Task requirements: Please transcribe the data exactly as shown, skipping the images.

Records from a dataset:
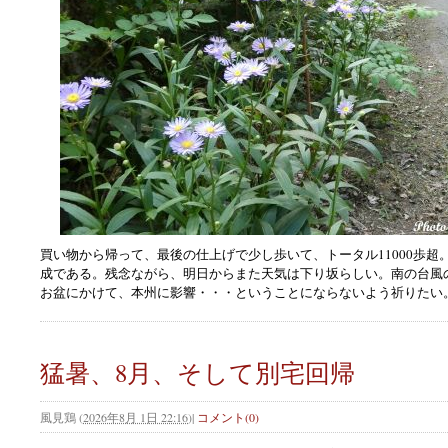
買い物から帰って、最後の仕上げで少し歩いて、トータル11000歩超
成である。残念ながら、明日からまた天気は下り坂らしい。南の台風
お盆にかけて、本州に影響・・・ということにならないよう祈りたい
猛暑、8月、そして別宅回帰
風見鶏
(
2026年8月 1日 22:16
)
|
コメント(0)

Worked solution:
買い物から帰って、最後の仕上げで少し歩いて、トータル11000歩超
成である。残念ながら、明日からまた天気は下り坂らしい。南の台風
お盆にかけて、本州に影響・・・ということにならないよう祈りたい
猛暑、8月、そして別宅回帰
風見鶏
(
2026年8月 1日 22:16
)
|
コメント(0)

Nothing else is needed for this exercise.